I would still like to hear if anyone with more knowledge than I can shed some light on the problem.


----------



## paulfrottawa (Nov 27, 2011)

Here a page that I just found to explain those settings you have.

http://wiki.freebsd.org/TuningPowerConsumption


----------



## SR_Ind (Dec 22, 2011)

paulfrottawa said:
			
		

> Here a page that I just found to explain those settings you have.
> 
> http://wiki.freebsd.org/TuningPowerConsumption



Sorry doesn't work.

I too noticed the same issue on my Compaq laptop with FreeBSD RC2 / RC3. Temperature staying above 88 C and fan always running at full speed.

I've downgraded back to 8.2 and the laptop is very usable now. Silent fan, temperature below 45 C etc.

There is some problem with FBSD FreeBSD 9 RC builds, unfortunately I don't have the time to investigate.


----------



## adam_ar (Jan 9, 2012)

Hi SR_Ind,

Even my Sony Vaio VPCEB390X has CPU heating problem. Even with hardly anything running (Just GNOME, terminal) the temperature reported reaches 77C. The least I have seen is 56C. And once it reaches 77C, it doesn't come down. I HAVE to reboot. And yes, I have powerd, with adaptive flags for powerd.

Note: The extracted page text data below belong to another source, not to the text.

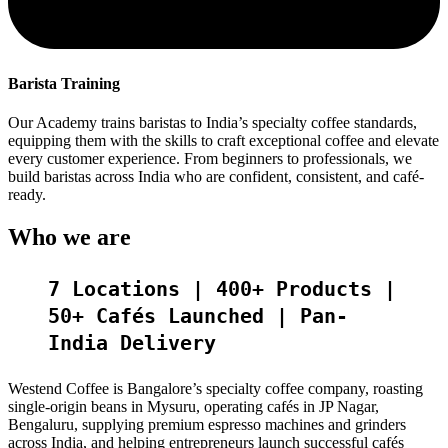
Barista Training
Our Academy trains baristas to India’s specialty coffee standards,
equipping them with the skills to craft exceptional coffee and elevate
every customer experience. From beginners to professionals, we
build baristas across India who are confident, consistent, and café-
ready.
Who we are
7 Locations | 400+ Products |
50+ Cafés Launched | Pan-
India Delivery
Westend Coffee is Bangalore’s specialty coffee company, roasting
single-origin beans in Mysuru, operating cafés in JP Nagar,
Bengaluru, supplying premium espresso machines and grinders
across India, and helping entrepreneurs launch successful cafés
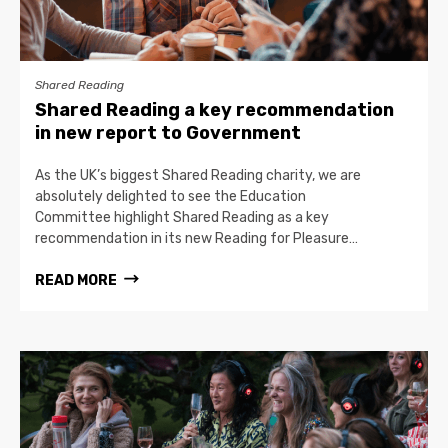
Shared Reading
Shared Reading a key recommendation
in new report to Government
As the UK’s biggest Shared Reading charity, we are
absolutely delighted to see the Education
Committee highlight Shared Reading as a key
recommendation in its new Reading for Pleasure…
READ MORE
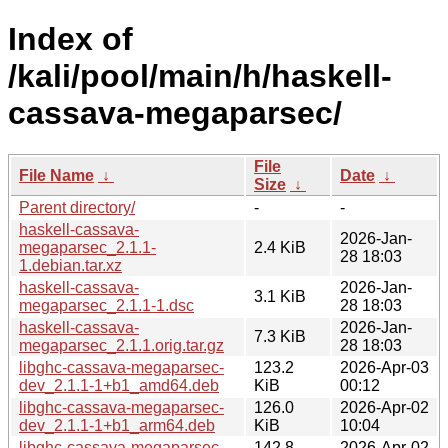
Index of
/kali/pool/main/h/haskell-
cassava-megaparsec/
File
File Name
↓
Date
↓
Size
↓
Parent directory/
-
-
haskell-cassava-
2026-Jan-
megaparsec_2.1.1-
2.4 KiB
28 18:03
1.debian.tar.xz
haskell-cassava-
2026-Jan-
3.1 KiB
megaparsec_2.1.1-1.dsc
28 18:03
haskell-cassava-
2026-Jan-
7.3 KiB
megaparsec_2.1.1.orig.tar.gz
28 18:03
libghc-cassava-megaparsec-
123.2
2026-Apr-03
dev_2.1.1-1+b1_amd64.deb
KiB
00:12
libghc-cassava-megaparsec-
126.0
2026-Apr-02
dev_2.1.1-1+b1_arm64.deb
KiB
10:04
libghc-cassava-megaparsec-
142.8
2026-Apr-02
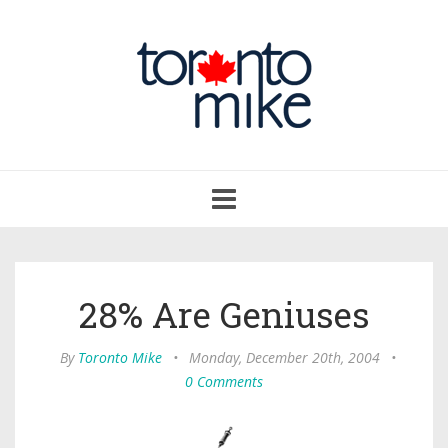
Toggle
navigation
28% Are Geniuses
By
Toronto Mike
•
Monday, December 20th, 2004
•
0 Comments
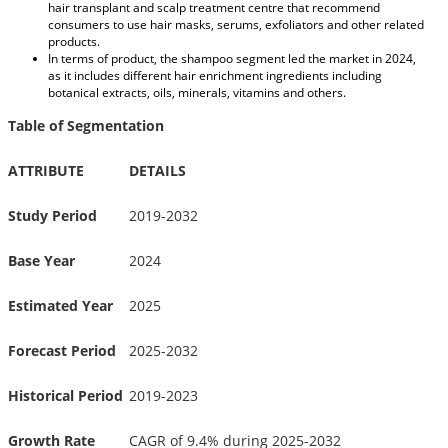
hair transplant and scalp treatment centre that recommend
consumers to use hair masks, serums, exfoliators and other related
products.
In terms of product, the shampoo segment led the market in 2024,
as it includes different hair enrichment ingredients including
botanical extracts, oils, minerals, vitamins and others.
Table of Segmentation
ATTRIBUTE
DETAILS
Study Period
2019-2032
Base Year
2024
Estimated Year
2025
Forecast Period
2025-2032
Historical Period
2019-2023
Growth Rate
CAGR of 9.4% during 2025-2032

This is the first time I am trying FreeBSD on it and have been thinking that my laptop is the culprit. Now after seeing posts here with overheating problem, I have started to doubt if there is something in the 9.0 build which is causing this issue.

BTW, I have the stock 9.0 RC3 installed on my notebook.


----------



## fnucc (Jan 9, 2012)

I don't have a solution, but it may be that RC is a problem. I'm on RC3, temperature is about 55C but processor's fan is spinning like crazy. No overheating or freezing caused by the temperature, just the fan running like I'm in Google's data center


----------



## stefanbidi (Jan 9, 2012)

I was not able to resolve this issue.  I no longer have the computer but plan on installing FreeBSD 9.0 on a desktop and see what happens there.


----------



## adam_ar (Jan 10, 2012)

My *pciconf* output shows Intel 5 series/3400 series thermal subsystem as none#.

Is the overheating because of this component not identified and driven properly by FreeBSD? I haven't tried earlier versions of FreeBSD on it. And I don't plan to.

SR_Ind and fnucc can you check if you get similar output for your *pciconf*? If yes, then I can post this issue in the developers mailing list and see if they got any idea.


----------



## fnucc (Jan 10, 2012)

I'll check when I got home, it will be in 10 hours or so.


----------



## fnucc (Jan 11, 2012)

Sorry for the delay. No, I can't confirm anything similar in pciconf.


----------



## mav@ (Jan 12, 2012)

On all my FreeBSD laptops and desktops high CPU temperatures and working fan tell me that CPU is doing something very actively. Even having SSDs everywhere I can remotely tell when some big cron jobs are started by the fans noise. Have you checked *top -SH* or *system -vm*? Is your system completely idle? The main power-saving technology is idle CPU. Some crazy flash player can cook your system quite fast.


----------



## adam_ar (Jan 13, 2012)

Hi mav@,

I am getting about 56C temperature even on fresh reboot without X running. So I am sure that there is no job running which is exercising the CPU.

Whereas on my Windows 7 boot, I get temperatures as low as 30C on fresh boot. I have not tweaked windows settings.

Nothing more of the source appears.